I\'ve decided to use my tendencies toward stubborness to my advantage. I am going to focus on the positives in my life, and use the power behind that to ignore the negative. This list is doing just that: ignoring the negative aspects and only mentioning the good stuff. Nearly everything on here can be turned into a negative if I CHOOSE… so I\'m choosing differently now.
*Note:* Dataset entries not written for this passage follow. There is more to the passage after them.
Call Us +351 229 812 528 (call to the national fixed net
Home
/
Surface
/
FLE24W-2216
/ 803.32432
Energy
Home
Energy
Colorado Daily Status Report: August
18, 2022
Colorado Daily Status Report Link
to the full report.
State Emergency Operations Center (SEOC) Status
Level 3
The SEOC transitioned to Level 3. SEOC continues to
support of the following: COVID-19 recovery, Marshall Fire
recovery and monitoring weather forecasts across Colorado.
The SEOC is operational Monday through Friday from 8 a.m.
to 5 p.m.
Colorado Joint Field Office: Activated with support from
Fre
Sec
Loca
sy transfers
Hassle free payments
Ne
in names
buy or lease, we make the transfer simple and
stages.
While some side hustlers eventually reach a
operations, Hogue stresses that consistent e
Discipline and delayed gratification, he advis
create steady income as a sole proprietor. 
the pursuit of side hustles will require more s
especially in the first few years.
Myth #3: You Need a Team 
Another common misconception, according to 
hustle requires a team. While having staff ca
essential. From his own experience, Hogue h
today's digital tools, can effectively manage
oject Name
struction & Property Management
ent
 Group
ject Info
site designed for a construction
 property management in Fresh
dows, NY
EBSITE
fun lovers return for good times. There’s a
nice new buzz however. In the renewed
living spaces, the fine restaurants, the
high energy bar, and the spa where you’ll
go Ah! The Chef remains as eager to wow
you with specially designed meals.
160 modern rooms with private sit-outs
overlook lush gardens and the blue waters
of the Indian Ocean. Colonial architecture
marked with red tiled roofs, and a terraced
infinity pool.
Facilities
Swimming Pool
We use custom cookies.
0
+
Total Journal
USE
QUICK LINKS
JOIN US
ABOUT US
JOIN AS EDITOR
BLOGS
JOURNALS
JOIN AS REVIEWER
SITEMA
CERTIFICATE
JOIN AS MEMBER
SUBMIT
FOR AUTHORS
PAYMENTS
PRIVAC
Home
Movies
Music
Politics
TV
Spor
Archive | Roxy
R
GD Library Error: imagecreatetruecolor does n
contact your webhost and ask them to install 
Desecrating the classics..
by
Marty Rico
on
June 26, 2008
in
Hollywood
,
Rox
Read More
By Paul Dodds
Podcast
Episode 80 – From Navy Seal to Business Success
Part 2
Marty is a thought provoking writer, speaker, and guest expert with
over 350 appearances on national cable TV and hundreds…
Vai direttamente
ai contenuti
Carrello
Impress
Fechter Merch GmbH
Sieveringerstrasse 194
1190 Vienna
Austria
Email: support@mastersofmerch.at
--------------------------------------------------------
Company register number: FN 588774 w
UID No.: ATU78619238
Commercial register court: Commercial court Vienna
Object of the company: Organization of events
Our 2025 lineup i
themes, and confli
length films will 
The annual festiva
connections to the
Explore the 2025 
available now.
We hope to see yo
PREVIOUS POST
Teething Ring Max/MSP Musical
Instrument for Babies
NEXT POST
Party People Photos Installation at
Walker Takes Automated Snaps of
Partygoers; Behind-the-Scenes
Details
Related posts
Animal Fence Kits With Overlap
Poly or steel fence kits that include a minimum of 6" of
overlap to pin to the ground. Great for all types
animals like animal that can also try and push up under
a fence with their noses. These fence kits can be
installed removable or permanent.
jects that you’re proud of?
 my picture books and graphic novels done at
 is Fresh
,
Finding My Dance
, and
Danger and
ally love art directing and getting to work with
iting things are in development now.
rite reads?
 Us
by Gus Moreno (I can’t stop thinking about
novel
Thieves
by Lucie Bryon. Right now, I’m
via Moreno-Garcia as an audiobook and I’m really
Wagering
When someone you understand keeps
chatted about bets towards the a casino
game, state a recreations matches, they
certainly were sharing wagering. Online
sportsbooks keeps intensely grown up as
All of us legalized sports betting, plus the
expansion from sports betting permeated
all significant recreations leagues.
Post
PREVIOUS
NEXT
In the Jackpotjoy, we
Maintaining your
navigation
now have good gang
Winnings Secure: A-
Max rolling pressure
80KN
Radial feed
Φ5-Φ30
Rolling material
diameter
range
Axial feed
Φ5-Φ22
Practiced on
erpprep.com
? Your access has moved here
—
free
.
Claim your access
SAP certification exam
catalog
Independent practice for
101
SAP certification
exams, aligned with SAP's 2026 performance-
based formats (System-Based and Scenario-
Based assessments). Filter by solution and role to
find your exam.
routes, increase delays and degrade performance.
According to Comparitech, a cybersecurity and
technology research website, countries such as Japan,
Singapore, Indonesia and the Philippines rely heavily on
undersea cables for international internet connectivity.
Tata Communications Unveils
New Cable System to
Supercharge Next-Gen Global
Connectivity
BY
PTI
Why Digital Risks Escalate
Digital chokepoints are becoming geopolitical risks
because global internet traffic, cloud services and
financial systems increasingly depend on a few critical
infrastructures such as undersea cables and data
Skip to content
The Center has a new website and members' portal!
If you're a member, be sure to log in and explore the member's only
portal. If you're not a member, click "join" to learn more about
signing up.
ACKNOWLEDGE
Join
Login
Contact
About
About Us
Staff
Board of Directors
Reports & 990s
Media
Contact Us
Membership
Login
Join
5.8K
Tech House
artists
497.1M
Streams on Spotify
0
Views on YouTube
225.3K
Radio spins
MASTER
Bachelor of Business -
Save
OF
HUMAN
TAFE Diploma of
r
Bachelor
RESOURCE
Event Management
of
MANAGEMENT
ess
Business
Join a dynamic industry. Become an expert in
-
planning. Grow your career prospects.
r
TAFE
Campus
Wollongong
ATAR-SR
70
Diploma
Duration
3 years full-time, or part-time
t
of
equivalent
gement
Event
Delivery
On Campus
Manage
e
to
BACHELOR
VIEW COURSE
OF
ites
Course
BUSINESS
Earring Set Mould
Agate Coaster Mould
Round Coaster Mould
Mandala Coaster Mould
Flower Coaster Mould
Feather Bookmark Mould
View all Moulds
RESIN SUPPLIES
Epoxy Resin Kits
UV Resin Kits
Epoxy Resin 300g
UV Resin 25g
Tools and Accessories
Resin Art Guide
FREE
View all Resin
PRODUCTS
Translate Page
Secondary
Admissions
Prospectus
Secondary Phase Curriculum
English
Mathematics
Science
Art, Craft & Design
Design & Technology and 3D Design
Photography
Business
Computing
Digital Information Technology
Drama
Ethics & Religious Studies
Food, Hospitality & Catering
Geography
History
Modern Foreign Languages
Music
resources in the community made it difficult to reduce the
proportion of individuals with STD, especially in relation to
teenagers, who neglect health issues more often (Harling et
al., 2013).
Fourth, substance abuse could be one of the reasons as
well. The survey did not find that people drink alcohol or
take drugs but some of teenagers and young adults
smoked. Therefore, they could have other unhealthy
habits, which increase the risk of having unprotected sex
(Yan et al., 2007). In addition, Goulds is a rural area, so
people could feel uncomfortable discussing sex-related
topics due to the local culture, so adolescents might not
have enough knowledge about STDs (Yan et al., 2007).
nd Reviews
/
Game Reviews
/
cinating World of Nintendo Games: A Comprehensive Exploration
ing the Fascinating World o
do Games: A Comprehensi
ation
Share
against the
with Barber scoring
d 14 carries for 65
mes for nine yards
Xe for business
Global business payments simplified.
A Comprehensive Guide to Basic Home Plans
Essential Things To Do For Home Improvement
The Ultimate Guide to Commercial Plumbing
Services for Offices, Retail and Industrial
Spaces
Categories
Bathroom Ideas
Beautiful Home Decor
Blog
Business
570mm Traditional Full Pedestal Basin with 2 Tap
Those negatives are assholes anyway, so why bother with them?? 😉
My running list of things I\'m grateful for…
– sweet innocence of children, with their big eyes and honest curiosity
– my caring, amazing friend who gives kindness & support endlessly
– the random and heartwarming chat with a lovely veteran
– holding a baby today & making her smile
– connecting with a lonely senior and having both of our days brightened
– being told about a great source of inspirational images that stir my heart
– my shoulder is feeling pretty good today
– having a job that makes me smile daily (the kids)
– family that cares about me & my safety
– the sun on my face
– breathing fresh air out in nature
– for allowing myself to see the mystery of life.. I\'m excited to find out how I will choose to use my current regrets as my stepping stones
– the skills I\'ve gained by running my business full time
– my friend\'s laugh
– tiny little boy who sat down super close beside me to talk about toys, despite not knowing me at all
– the warmth I feel from the kids\' parents
– my (generally) incessant curiosity & positivity
– going to bed relatively early
– seeing my dad today
– being able to see the positive today after being sideswiped with one of my greatest fears of the moment
– using that fear to propel myself
– my new juicer!
– making juicing into a daily aspect of my life
– the little 1 yr old I don\'t know seeking me out to grab my finger, so I could walk with her. adorable.
– my car – it\'s always worked so well for me
– being reminded of an old acquaintance today (physiotherapist) who I shared many great chats with & who encouraged me while I started my business
– the way I can get so easily choked up by beautiful moments/connections. I get that from my Mom and even just acknowledging that makes me tear up and smile.
– that I\'ve gone two weeks today as a non-smoker – and I haven\'t even really bitched about it that much!
– for the serendipity of life and the paths I\'m presented daily. Life really is an adventure when I choose to see that.